▶ **To do**
Transcribe the whole listing precisely, leaving nothing out.

▶ **Records for this exercise**
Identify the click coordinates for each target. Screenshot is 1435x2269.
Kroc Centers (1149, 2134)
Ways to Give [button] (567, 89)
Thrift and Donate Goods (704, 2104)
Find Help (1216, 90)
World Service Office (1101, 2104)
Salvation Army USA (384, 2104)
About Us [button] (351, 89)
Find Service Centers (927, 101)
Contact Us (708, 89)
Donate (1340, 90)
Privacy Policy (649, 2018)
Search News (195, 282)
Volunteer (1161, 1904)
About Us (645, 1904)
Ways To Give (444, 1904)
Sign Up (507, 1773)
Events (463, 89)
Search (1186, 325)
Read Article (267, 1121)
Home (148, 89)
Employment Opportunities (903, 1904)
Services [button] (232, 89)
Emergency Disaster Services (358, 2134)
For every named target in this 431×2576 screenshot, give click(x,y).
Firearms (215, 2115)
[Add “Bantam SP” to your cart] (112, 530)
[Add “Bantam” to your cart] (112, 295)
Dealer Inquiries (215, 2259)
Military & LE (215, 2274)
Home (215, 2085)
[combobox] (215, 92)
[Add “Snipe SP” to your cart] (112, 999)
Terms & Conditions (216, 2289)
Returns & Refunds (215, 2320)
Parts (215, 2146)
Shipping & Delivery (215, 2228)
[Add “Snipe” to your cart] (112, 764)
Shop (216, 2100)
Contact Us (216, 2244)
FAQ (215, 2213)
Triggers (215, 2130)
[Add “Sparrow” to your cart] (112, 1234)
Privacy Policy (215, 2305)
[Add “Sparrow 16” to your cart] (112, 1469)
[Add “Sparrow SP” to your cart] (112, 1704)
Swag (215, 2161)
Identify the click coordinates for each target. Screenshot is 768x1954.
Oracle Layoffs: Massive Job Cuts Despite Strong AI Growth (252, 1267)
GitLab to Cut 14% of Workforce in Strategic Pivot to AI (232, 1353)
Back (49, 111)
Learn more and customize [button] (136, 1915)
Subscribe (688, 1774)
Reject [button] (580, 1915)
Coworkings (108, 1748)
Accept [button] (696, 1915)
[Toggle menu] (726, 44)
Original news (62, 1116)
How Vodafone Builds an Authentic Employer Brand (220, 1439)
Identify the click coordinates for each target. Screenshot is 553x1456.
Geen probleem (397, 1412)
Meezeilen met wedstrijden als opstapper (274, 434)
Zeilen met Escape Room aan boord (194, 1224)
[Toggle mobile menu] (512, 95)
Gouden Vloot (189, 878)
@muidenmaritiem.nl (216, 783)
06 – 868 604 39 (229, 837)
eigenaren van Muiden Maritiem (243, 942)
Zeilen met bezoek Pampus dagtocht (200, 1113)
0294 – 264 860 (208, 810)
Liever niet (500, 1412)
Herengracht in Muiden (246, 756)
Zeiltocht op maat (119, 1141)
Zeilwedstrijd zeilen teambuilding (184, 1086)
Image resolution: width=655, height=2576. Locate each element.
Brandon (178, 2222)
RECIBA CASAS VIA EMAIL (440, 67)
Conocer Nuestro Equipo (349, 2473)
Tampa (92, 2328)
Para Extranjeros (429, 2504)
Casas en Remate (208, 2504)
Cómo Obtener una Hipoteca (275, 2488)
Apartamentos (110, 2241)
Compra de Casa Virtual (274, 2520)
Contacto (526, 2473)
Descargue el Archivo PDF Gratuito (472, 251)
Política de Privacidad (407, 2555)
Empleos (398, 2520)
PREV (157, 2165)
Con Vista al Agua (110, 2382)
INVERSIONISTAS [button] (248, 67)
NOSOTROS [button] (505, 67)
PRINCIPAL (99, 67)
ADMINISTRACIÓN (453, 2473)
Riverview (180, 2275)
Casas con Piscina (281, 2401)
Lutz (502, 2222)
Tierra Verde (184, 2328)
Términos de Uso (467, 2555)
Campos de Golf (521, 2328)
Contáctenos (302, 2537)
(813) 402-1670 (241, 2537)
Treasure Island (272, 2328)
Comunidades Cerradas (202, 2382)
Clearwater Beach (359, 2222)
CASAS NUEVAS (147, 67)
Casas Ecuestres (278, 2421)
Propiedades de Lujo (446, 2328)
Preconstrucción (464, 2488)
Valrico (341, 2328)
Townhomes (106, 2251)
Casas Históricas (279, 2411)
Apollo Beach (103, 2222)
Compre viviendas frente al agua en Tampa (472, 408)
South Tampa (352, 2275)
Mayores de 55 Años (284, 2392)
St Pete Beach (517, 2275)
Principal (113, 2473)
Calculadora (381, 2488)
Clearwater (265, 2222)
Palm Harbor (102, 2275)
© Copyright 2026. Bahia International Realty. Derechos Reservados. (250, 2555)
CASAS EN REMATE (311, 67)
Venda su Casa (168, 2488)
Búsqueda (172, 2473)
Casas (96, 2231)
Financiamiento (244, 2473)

▶ **Result**
Identify the click coordinates for each target. Screenshot is 1435x2269.
Kroc Centers (1149, 2134)
Ways to Give [button] (567, 89)
Thrift and Donate Goods (704, 2104)
Find Help (1216, 90)
World Service Office (1101, 2104)
Salvation Army USA (384, 2104)
About Us [button] (351, 89)
Find Service Centers (927, 101)
Contact Us (708, 89)
Donate (1340, 90)
Privacy Policy (649, 2018)
Search News (195, 282)
Volunteer (1161, 1904)
About Us (645, 1904)
Ways To Give (444, 1904)
Sign Up (507, 1773)
Events (463, 89)
Search (1186, 325)
Read Article (267, 1121)
Home (148, 89)
Employment Opportunities (903, 1904)
Services [button] (232, 89)
Emergency Disaster Services (358, 2134)
For every named target in this 431×2576 screenshot, give click(x,y).
Firearms (215, 2115)
[Add “Bantam SP” to your cart] (112, 530)
[Add “Bantam” to your cart] (112, 295)
Dealer Inquiries (215, 2259)
Military & LE (215, 2274)
Home (215, 2085)
[combobox] (215, 92)
[Add “Snipe SP” to your cart] (112, 999)
Terms & Conditions (216, 2289)
Returns & Refunds (215, 2320)
Parts (215, 2146)
Shipping & Delivery (215, 2228)
[Add “Snipe” to your cart] (112, 764)
Shop (216, 2100)
Contact Us (216, 2244)
FAQ (215, 2213)
Triggers (215, 2130)
[Add “Sparrow” to your cart] (112, 1234)
Privacy Policy (215, 2305)
[Add “Sparrow 16” to your cart] (112, 1469)
[Add “Sparrow SP” to your cart] (112, 1704)
Swag (215, 2161)
Identify the click coordinates for each target. Screenshot is 768x1954.
Oracle Layoffs: Massive Job Cuts Despite Strong AI Growth (252, 1267)
GitLab to Cut 14% of Workforce in Strategic Pivot to AI (232, 1353)
Back (49, 111)
Learn more and customize [button] (136, 1915)
Subscribe (688, 1774)
Reject [button] (580, 1915)
Coworkings (108, 1748)
Accept [button] (696, 1915)
[Toggle menu] (726, 44)
Original news (62, 1116)
How Vodafone Builds an Authentic Employer Brand (220, 1439)
Identify the click coordinates for each target. Screenshot is 553x1456.
Geen probleem (397, 1412)
Meezeilen met wedstrijden als opstapper (274, 434)
Zeilen met Escape Room aan boord (194, 1224)
[Toggle mobile menu] (512, 95)
Gouden Vloot (189, 878)
@muidenmaritiem.nl (216, 783)
06 – 868 604 39 (229, 837)
eigenaren van Muiden Maritiem (243, 942)
Zeilen met bezoek Pampus dagtocht (200, 1113)
0294 – 264 860 (208, 810)
Liever niet (500, 1412)
Herengracht in Muiden (246, 756)
Zeiltocht op maat (119, 1141)
Zeilwedstrijd zeilen teambuilding (184, 1086)
Image resolution: width=655, height=2576. Locate each element.
Brandon (178, 2222)
RECIBA CASAS VIA EMAIL (440, 67)
Conocer Nuestro Equipo (349, 2473)
Tampa (92, 2328)
Para Extranjeros (429, 2504)
Casas en Remate (208, 2504)
Cómo Obtener una Hipoteca (275, 2488)
Apartamentos (110, 2241)
Compra de Casa Virtual (274, 2520)
Contacto (526, 2473)
Descargue el Archivo PDF Gratuito (472, 251)
Política de Privacidad (407, 2555)
Empleos (398, 2520)
PREV (157, 2165)
Con Vista al Agua (110, 2382)
INVERSIONISTAS [button] (248, 67)
NOSOTROS [button] (505, 67)
PRINCIPAL (99, 67)
ADMINISTRACIÓN (453, 2473)
Riverview (180, 2275)
Casas con Piscina (281, 2401)
Lutz (502, 2222)
Tierra Verde (184, 2328)
Términos de Uso (467, 2555)
Campos de Golf (521, 2328)
Contáctenos (302, 2537)
(813) 402-1670 (241, 2537)
Treasure Island (272, 2328)
Comunidades Cerradas (202, 2382)
Clearwater Beach (359, 2222)
CASAS NUEVAS (147, 67)
Casas Ecuestres (278, 2421)
Propiedades de Lujo (446, 2328)
Preconstrucción (464, 2488)
Valrico (341, 2328)
Townhomes (106, 2251)
Casas Históricas (279, 2411)
Apollo Beach (103, 2222)
Compre viviendas frente al agua en Tampa (472, 408)
South Tampa (352, 2275)
Mayores de 55 Años (284, 2392)
St Pete Beach (517, 2275)
Principal (113, 2473)
Calculadora (381, 2488)
Clearwater (265, 2222)
Palm Harbor (102, 2275)
© Copyright 2026. Bahia International Realty. Derechos Reservados. (250, 2555)
CASAS EN REMATE (311, 67)
Venda su Casa (168, 2488)
Búsqueda (172, 2473)
Casas (96, 2231)
Financiamiento (244, 2473)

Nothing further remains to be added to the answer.